Activity:
Return all of the following entries as written, but without the images.

Saved entries:
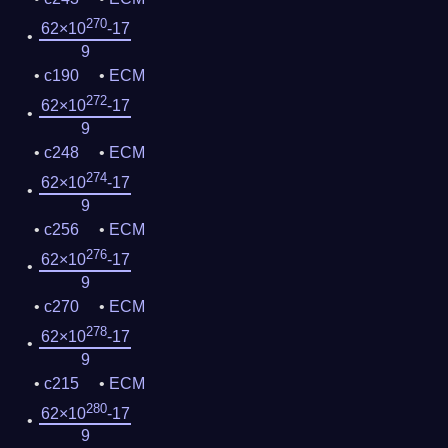
270
62×10
-17
9
c190
ECM
272
62×10
-17
9
c248
ECM
274
62×10
-17
9
c256
ECM
276
62×10
-17
9
c270
ECM
278
62×10
-17
9
c215
ECM
280
62×10
-17
9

Solved exercise:
270
62×10
-17
9
c190
ECM
272
62×10
-17
9
c248
ECM
274
62×10
-17
9
c256
ECM
276
62×10
-17
9
c270
ECM
278
62×10
-17
9
c215
ECM
280
62×10
-17
9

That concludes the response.